# Relativistic speeds

*4,945*pages on

this wiki

The fundamental shift introduced by Einstein in his 1905 paper on special relativity is that the idea promoted by Newton that space and and time appear the same to all observers leads to paradoxes. The rather more complicated idea that the shape of space and rate at which time passes changes for observers in relative motion is the solution he presented. The experimental verifications of Einstein's theory are so prevalent that there is no controversy about it in the scientific community.

It is often lamented that Einstein's theory (which includes the consequence that accelerating to a speed greater than the speed of light appears physically impossible) is a sort of spoil sport for the idea of human exploration of the universe. That conclusion is not true but there are remarkable consequences for those possibilities.

Assuming one could obtain a method to achieve relativistic speeds (i.e. speeds at some significant fraction of the speed of light) the combination of lorentz contraction and time dilation implies one could travel incredible distances during the normal span of a single human lifetime. Even more interesting is that if it were a round trip that human scale time frame of about 50 years for the traveler would contrast with the hundreds of million or billions of years that would elapse on Earth. This is the so-called twin paradox in spades.

So if relativistic speeds were achievable then it would be possible to travel quite literally into the far future.

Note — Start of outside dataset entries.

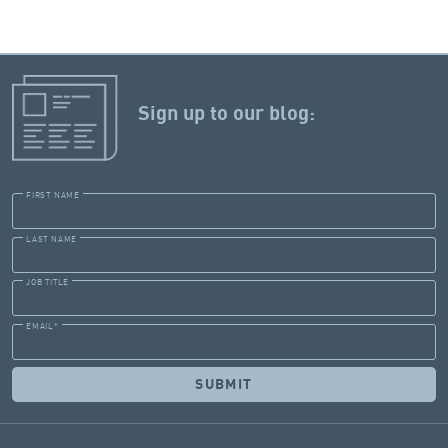
Sign up to our blog:
FIRST NAME
LAST NAME
JOB TITLE
EMAIL
*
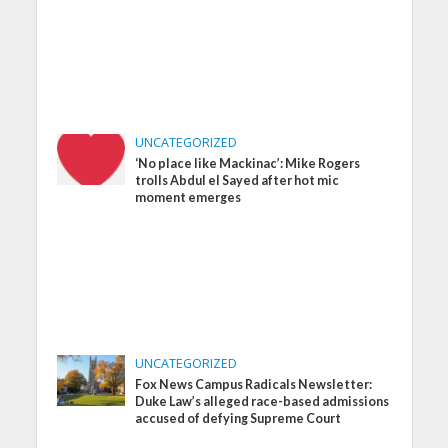
UNCATEGORIZED
‘No place like Mackinac’: Mike Rogers
trolls Abdul el Sayed after hot mic
moment emerges
UNCATEGORIZED
Fox News Campus Radicals Newsletter:
Duke Law’s alleged race-based admissions
accused of defying Supreme Court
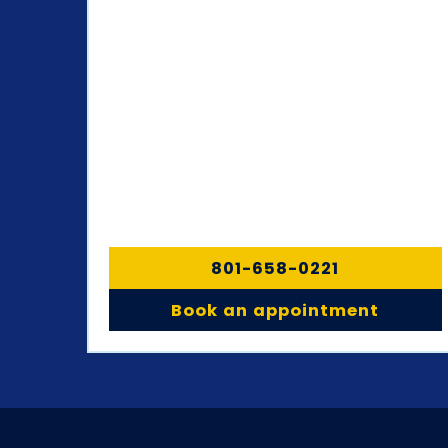
801-658-0221
Book an appointment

Don't make immediate plans because although the scenario only requires acceleration at 1 G (what we normally experience due to gravity on Earth, or 9.81 m/s^{2}, or 35.32 km/h^{2}), there are some immense challenges trying to find an adequate propulsion source, and there is daunting issue of shielding from relativistically enhanced collisions with the not quite empty vacuum and even microwave background radiation.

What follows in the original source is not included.